Photo Chine-France : VCG

Un haut législateur chinois participera au Forum de Paris sur la paix et aux activités connexes en France et communiquera avec les Français dans différents secteurs, lors d’une visite qui devrait promouvoir la paix et le développement commun, a annoncé le ministère chinois des Affaires étrangères.

Chen Zhu, vice-président du Comité permanent de l’Assemblée populaire nationale (APN), participera au Forum de Paris sur la paix et aux activités connexes au nom de la Chine le 11 novembre à l’invitation de la partie française, a annoncé le porte-parole du ministère chinois des Affaires étrangères Zhao Lijian. Mercredi.

Lorsqu’on lui a demandé de commenter la présence de la Chine, Zhao a déclaré lors d’une conférence de presse mercredi que la Chine attachait de l’importance et soutenait les efforts de toutes parts pour faire progresser la paix mondiale et défendre le multilatéralisme.

Nous espérons que cet événement contribuera à galvaniser la communauté internationale dans l’action pour pratiquer un véritable multilatéralisme, améliorer la gouvernance mondiale et promouvoir la paix mondiale et le développement commun, a déclaré M. Zhao.

Proposé par le président français Emmanuel Macron et lancé pour la première fois en 2018, le Forum de Paris sur la paix vise à promouvoir la coopération multilatérale pour faire face aux problèmes mondiaux. Les experts ont déclaré que la Chine appréciait la plate-forme de communication avec la France et le monde où les représentants des gouvernements, des organisations non gouvernementales, des groupes de réflexion et des universités peuvent discuter et rechercher des solutions aux problèmes internationaux et régionaux actuels.

Concernant les relations sino-françaises, M. Zhao a déclaré qu’il y avait eu une bonne dynamique de croissance dans les relations bilatérales. « Nous sommes prêts à travailler avec la France pour mettre pleinement en œuvre la compréhension commune entre nos chefs d’État, approfondir la coopération pratique dans divers domaines et renforcer la communication et la coordination sur les grandes questions internationales et régionales, afin de promouvoir le développement sain et régulier des relations bilatérales. , » il a dit.

Lors d’une conférence de presse de routine du ministère chinois des Affaires étrangères vendredi, citant la ministre française des Affaires étrangères Catherine Colonna, un journaliste de l’AFP a déclaré que le président français Emmanuel Macron se rendrait en Chine dans les semaines ou les mois à venir à l’invitation de la Chine, demandant à Zhao des commentaires sur la visite potentielle. .

En réponse, Zhao a déclaré qu’il n’avait aucune information à offrir pour le moment.

La visite de Macron, si elle se produit, n’est pas du tout surprenante car les échanges de haut niveau entre les deux pays se dérouleraient sans heurts s’il n’y avait pas la pandémie de COVID-19 et certains changements dans la situation internationale, Cui Hongjian, directeur du Département de études européennes à l’Institut chinois des études internationales, a déclaré mercredi le Chine Direct.
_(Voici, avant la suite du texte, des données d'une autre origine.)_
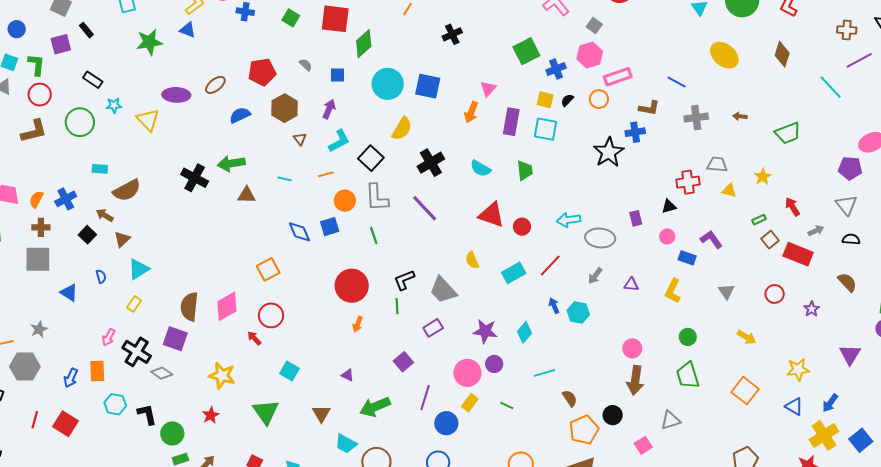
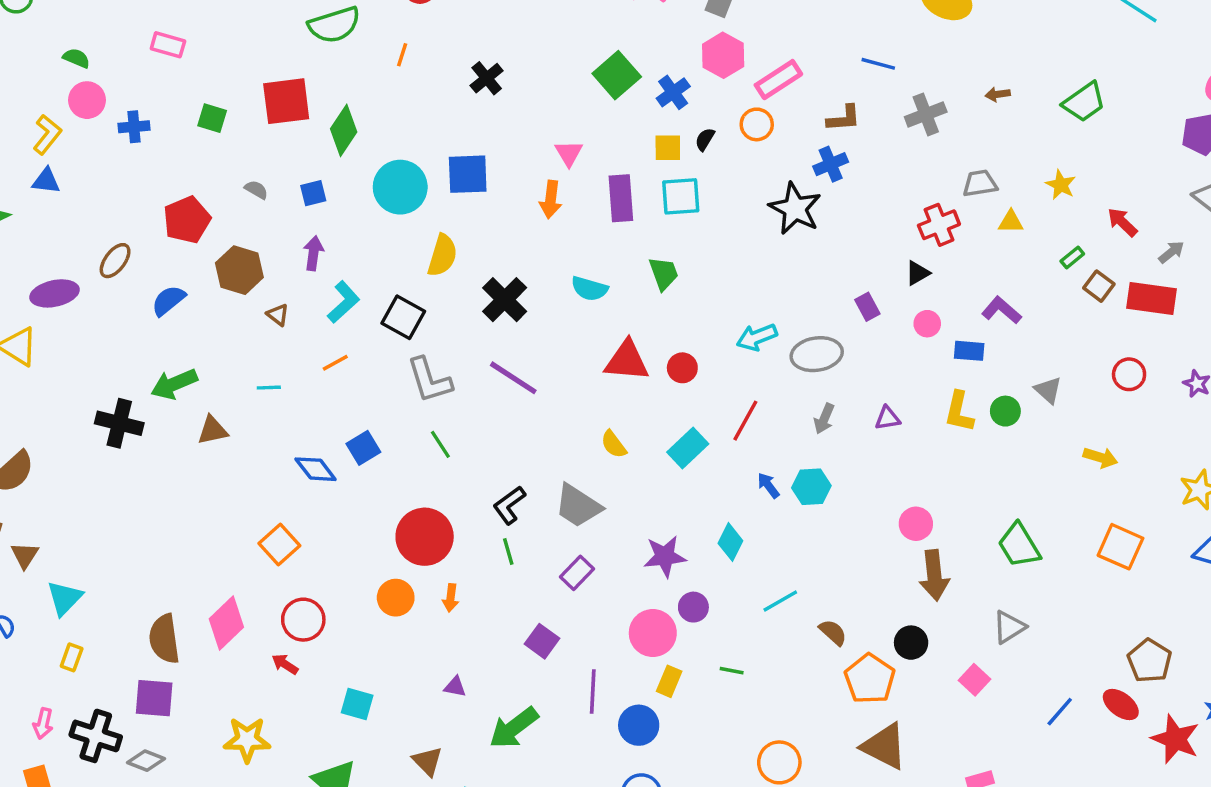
orange circle: (345, 201) -> (396, 598), moved
green circle: (688, 337) -> (1005, 411), moved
Lors de sa première visite d’État en Chine en 2018, Macron s’est engagé à se rendre en Chine au moins une fois par an pendant son mandat et a déclaré qu’il était déterminé à « faire entrer la relation Europe-Chine dans le 21e siècle », selon un rapport de la VOA à ce sujet. temps.

Une telle déclaration indiquait que Macron avait au moins une compréhension claire des relations France-Chine et s’intéressait à la Chine, a déclaré Cui. « La France a souligné l’indépendance stratégique de l’Europe et s’oppose aux divisions et aux confrontations mondiales. Cette attitude étant assez similaire à celle de la Chine, la Chine et la France peuvent avoir d’autres discussions et communications sur des questions spécifiques telles que la crise ukrainienne et les effets négatifs apportés par la Russie. Conflit ukrainien. Il pourrait y avoir de nombreux domaines où les deux parties sont très susceptibles de parvenir à un consensus », a noté Cui.